In a normal heart, the oxygen supply to the myocardium can be increased six-to-eightfold through an autoregulatory response to meet the increased metabolic demand for a high workload, such as occurs in exercise (Maseri, 1995).

However, patients with a critical atherosclerotic stenosis (i.e. > 75% narrowing) in one or more coronary arteries are not able to sufficiently increase the oxygen supply to meet the increased metabolic demand of cardiac myocytes during exercise. The subsequent myocardial ischemia produces a metabolic imbalance between glucose oxidation and glycolysis and is responsible for alteration in excitation-contraction coupling with evolving (regional) contraction failure.

In the ischemic heart, both in stable circumstances and predominantly during physical exercise, the "anginal warning signal" is transmitted to the central nervous system through sensory neural pathways (Rosen et al., 1994).

A number of substances, such as potassium, lactate, adenosine, bradykinin, and prostaglandins, are released from the ischemic regions of the heart (Sylven, 1989).

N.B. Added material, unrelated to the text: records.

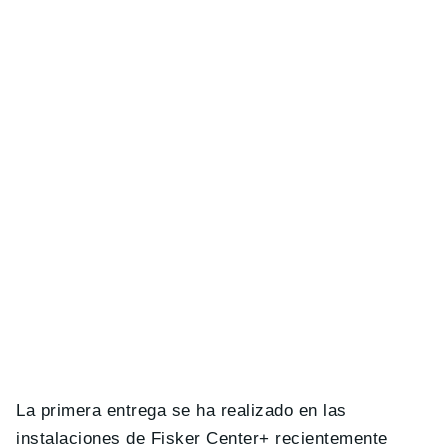
La primera entrega se ha realizado en las
instalaciones de Fisker Center+ recientemente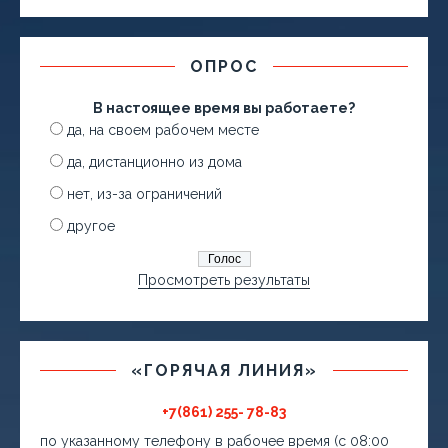
ОПРОС
В настоящее время вы работаете?
да, на своем рабочем месте
да, дистанционно из дома
нет, из-за ограничений
другое
Просмотреть результаты
«ГОРЯЧАЯ ЛИНИЯ»
+7(861) 255- 78-83
по указанному телефону в рабочее время (с 08:00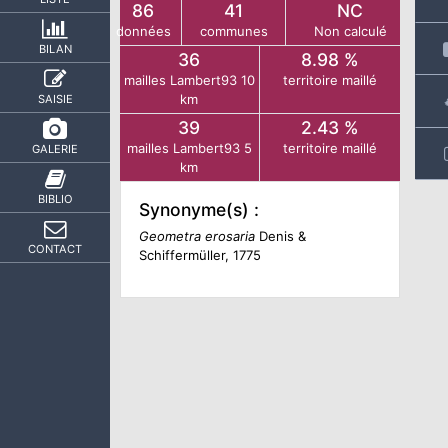
86
41
NC
données
communes
Non calculé
BILAN
36
8.98 %
mailles Lambert93 10
territoire maillé
km
SAISIE
39
2.43 %
mailles Lambert93 5
territoire maillé
GALERIE
km
BIBLIO
Synonyme(s) :
Geometra erosaria
Denis &
CONTACT
Schiffermüller, 1775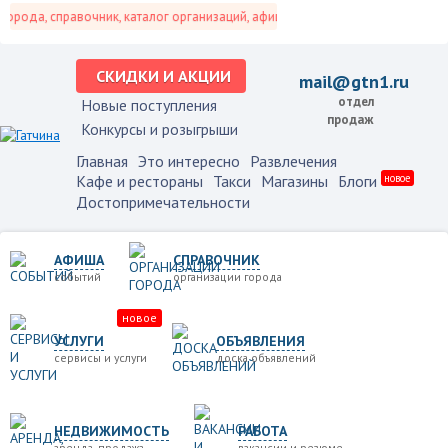
рода, справочник, каталог организаций, афиша событий и не только это.
СКИДКИ И АКЦИИ
mail@gtn1.ru
отдел
Новые поступления
продаж
Конкурсы и розыгрыши
Главная
Это интересно
Развлечения
Кафе и рестораны
Такси
Магазины
Блоги
новое
Достопримечательности
АФИША
СПРАВОЧНИК
событий
организации города
новое
УСЛУГИ
ОБЪЯВЛЕНИЯ
сервисы и услуги
доска объявлений
НЕДВИЖИМОСТЬ
РАБОТА
аренда, продажа
вакансии и резюме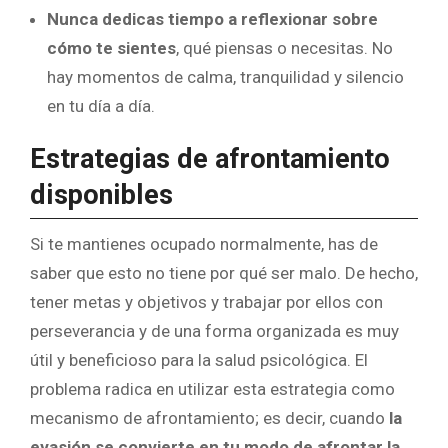
Nunca dedicas tiempo a reflexionar sobre
cómo te sientes
, qué piensas o necesitas. No
hay momentos de calma, tranquilidad y silencio
en tu día a día.
Estrategias de afrontamiento
disponibles
Si te mantienes ocupado normalmente, has de
saber que esto no tiene por qué ser malo. De hecho,
tener metas y objetivos y trabajar por ellos con
perseverancia y de una forma organizada es muy
útil y beneficioso para la salud psicológica. El
problema radica en utilizar esta estrategia como
mecanismo de afrontamiento; es decir, cuando
la
evasión se convierte en tu modo de afrontar la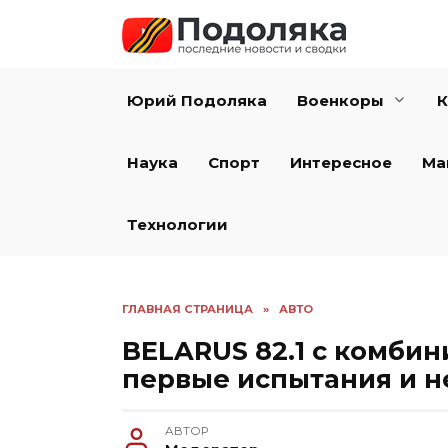
Перейти
к
содержанию
Юрий Подоляка
Военкоры
К
Наука
Спорт
Интересное
Ма
Технологии
ГЛАВНАЯ СТРАНИЦА
»
АВТО
BELARUS 82.1 с комбин
первые испытания и 
АВТОР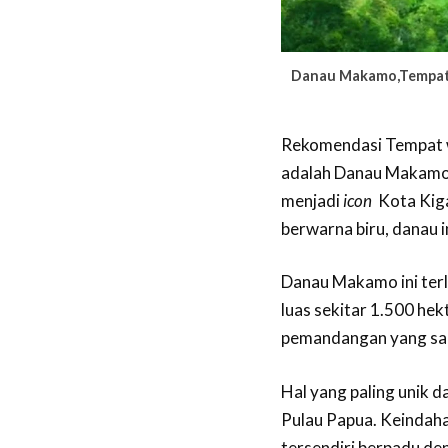
Danau Makamo,Tempat w
Rekomendasi Tempat w
adalah Danau Makamo
menjadi
icon
Kota Kigam
berwarna biru, danau i
Danau Makamo ini terl
luas sekitar 1.500 he
pemandangan yang san
Hal yang paling unik
Pulau Papua. Keindaha
tersendiri berpadu den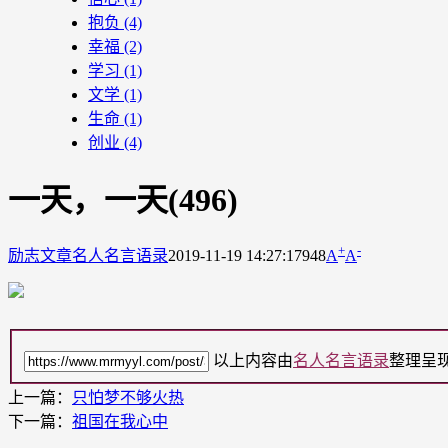
抱负
(4)
幸福
(2)
学习
(1)
文学
(1)
生命
(1)
创业
(4)
一天，一天(496)
+
-
励志文章
名人名言语录
2019-11-19 14:27:17
948
A
A
以上内容由
名人名言语录
整理呈
上一篇：
只怕梦不够火热
下一篇：
祖国在我心中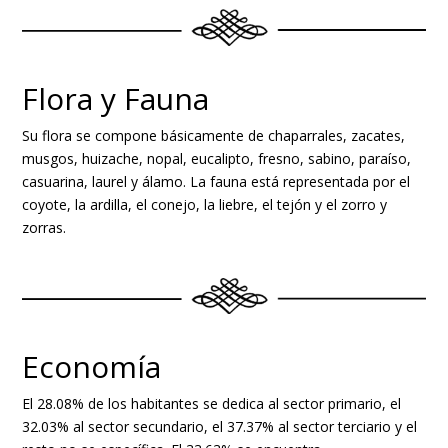
Flora y Fauna
Su flora se compone básicamente de chaparrales, zacates,
musgos, huizache, nopal, eucalipto, fresno, sabino, paraíso,
casuarina, laurel y álamo. La fauna está representada por el
coyote, la ardilla, el conejo, la liebre, el tejón y el zorro y
zorras.
Economía
El 28.08% de los habitantes se dedica al sector primario, el
32.03% al sector secundario, el 37.37% al sector terciario y el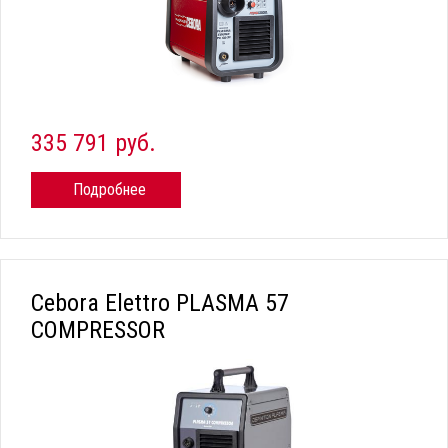
335 791 руб.
Подробнее
Cebora Elettro PLASMA 57
COMPRESSOR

These substances sensitize and excite the sensory nerve endings in the heart (Malliani, 1988; Nerdrum et al., 1986).

The provoked visceral nociception is characterized by its vaguely located "emotionally charged" distribution and by the influence of emotions on the experience of the anginal pain. In this respect, it is worth noting that mental stress appears to produce similar myocardial ischemic alterations as does physical exercise (Deanfield et al., 1984).